Chinese President Xi Jinping Thursday stressed the "urgent" need to build a powerful navy during a surprise visit to observe naval exercises in the disputed South China Sea, state media reported as the country prepares for live-fire drills in the Taiwan Strait.
The region has become a potential flashpoint, with the US saying China's activities in the area pose a threat to freedom of navigation in the strategically vital waterway, where Beijing has built an archipelago of artificial islands capable of hosting military equipment.
Footage of Xi's visit on state broadcaster CCTV showed the president watching jets taking off from China's sole aircraft carrier, the Liaoning, and joining sailors for a meal.
In a speech to the assembled troops, Xi said China's task to build a powerful navy "has never been as urgent as it is today".
His visit comes as Washington engages in its own muscle flexing in the region, where the aircraft carrier USS Theodore Roosevelt gave a demonstration Tuesday for members of the Philippine government.
China's own naval drill -- involving the Liaoning and dozens of other vessels -- began at the end of March, with US officials saying the two exercises are separated by several hundred kilometres (miles).
Some 48 warships, 76 fighter jets, and more than 10,000 navy personnel took part in the drill at an undisclosed location, said China Military, a newspaper affiliated to the People's Liberation Army.
Beijing asserts sovereignty over almost all of the resource-rich South China Sea despite rival claims from several of its Southeast Asian neighbours.
China regularly protests when US warships' carry out "freedom of navigation" operations near its islands.
Xi's visit came as China announced plans to hold live-fire naval drills next week in the narrow strait separating the mainland from Taiwan, an act that could ratchet up tensions with the island.
"Live-fire military manoeuvres will take place... in the Taiwan Strait on (Wednesday) April 18, 2018 between 8am and midnight," the maritime safety administration of Fujian, the province that lies opposite Taiwan, said in a statement.

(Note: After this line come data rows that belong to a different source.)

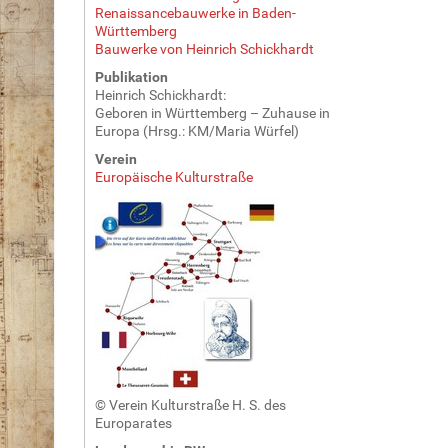
Renaissancebauwerke in Baden-
Württemberg
Bauwerke von Heinrich Schickhardt
Publikation
Heinrich Schickhardt:
Geboren in Württemberg – Zuhause in
Europa (Hrsg.: KM/Maria Würfel)
Verein
Europäische Kulturstraße
© Verein Kulturstraße H. S. des
Europarates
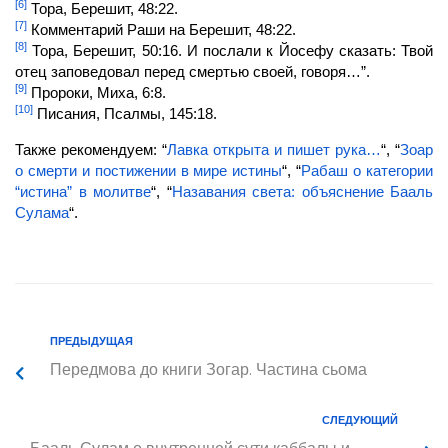
[6]
Тора, Берешит, 48:22.
[7]
Комментарий Раши на Берешит, 48:22.
[8]
Тора, Берешит, 50:16. И послали к Йосефу сказать: Твой
отец заповедовал перед смертью своей, говоря…”.
[9]
Пророки, Миха, 6:8.
[10]
Писания, Псалмы, 145:18.
Также рекомендуем: “
Лавка открыта и пишет рука…
“, “
Зоар
о смерти и постижении в мире истины
“, “
Рабаш о категории
“истина” в молитве
“, “
Назавания света: объяснение Бааль
Сулама
“.
ПРЕДЫДУЩАЯ
Передмова до книги Зогар. Частина сьома
СЛЕДУЮЩИЙ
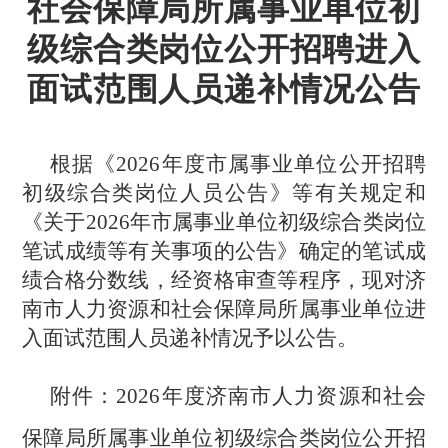
社会保障局所属事业单位初
级综合类岗位公开招聘进入
面试范围人员递补情况公告
根据《
2
02
6
年度市属事业单位公开招聘
初级综合类岗位
人员公告
》等有关规定和
《
关于
2026年市属事业单位初级综合类岗位
笔试成绩等有关事项的公告
》确定的笔试成
绩合格分数线，经资格审查等程序，现对
济
南市人力资源和社会保障
局所属
事业单位
进
入面试范围人员递补情况予以公告。
附件
：
2026年度济南市人力资源和社会
保障局所属事业单位初级综合类岗位公开招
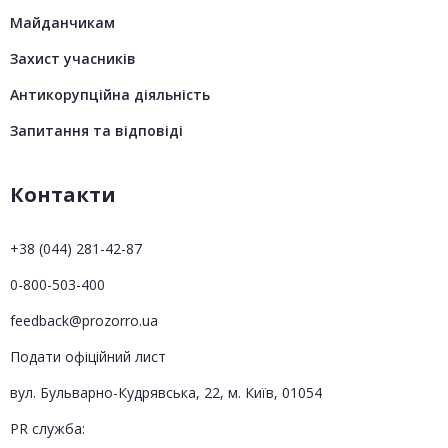
Майданчикам
Захист учасників
Антикорупційна діяльність
Запитання та відповіді
Контакти
+38 (044) 281-42-87
0-800-503-400
feedback@prozorro.ua
Подати офіційний лист
вул. Бульварно-Кудрявська, 22, м. Київ, 01054
PR служба:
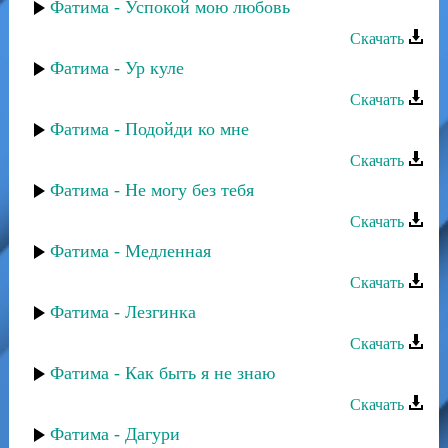
Фатима - Успокой мою любовь
Скачать
Фатима - Ур куле
Скачать
Фатима - Подойди ко мне
Скачать
Фатима - Не могу без тебя
Скачать
Фатима - Медленная
Скачать
Фатима - Лезгинка
Скачать
Фатима - Как быть я не знаю
Скачать
Фатима - Дагури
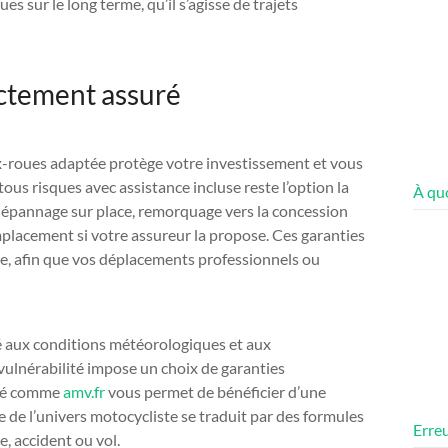
s sur le long terme, qu’il s’agisse de trajets
ectement assuré
ux-roues adaptée protège votre investissement et vous
us risques avec assistance incluse reste l’option la
À quo
: dépannage sur place, remorquage vers la concession
mplacement si votre assureur la propose. Ces garanties
e, afin que vos déplacements professionnels ou
é aux conditions météorologiques et aux
ulnérabilité impose un choix de garanties
isé comme
amv.fr
vous permet de bénéficier d’une
 de l’univers motocycliste se traduit par des formules
Erreu
e, accident ou vol.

China, which regards self-ruled Taiwan as its territory -- to be reunited by force if necessary -- has stepped up air and naval patrols around the island since Beijing-sceptic President Tsai Ing-wen came to power in May 2016.
She refuses publicly to accept the "One China" formula agreed between Beijing and Taiwan's previous government.
Chinese warplanes conducted 25 drills around Taiwan between August 2016 and mid-December last year, according to Taipei.
The Liaoning and other vessels passed through the Taiwan Strait on March 20 -- the day Xi warned against any attempts to divide China.
Taiwan's defence ministry said it would keep a close eye on the upcoming exercise.
"The defence ministry stresses that the military can comprehensively monitor and respond to the regional situation to ensure national security. We ask the public to rest assured," it said in a statement.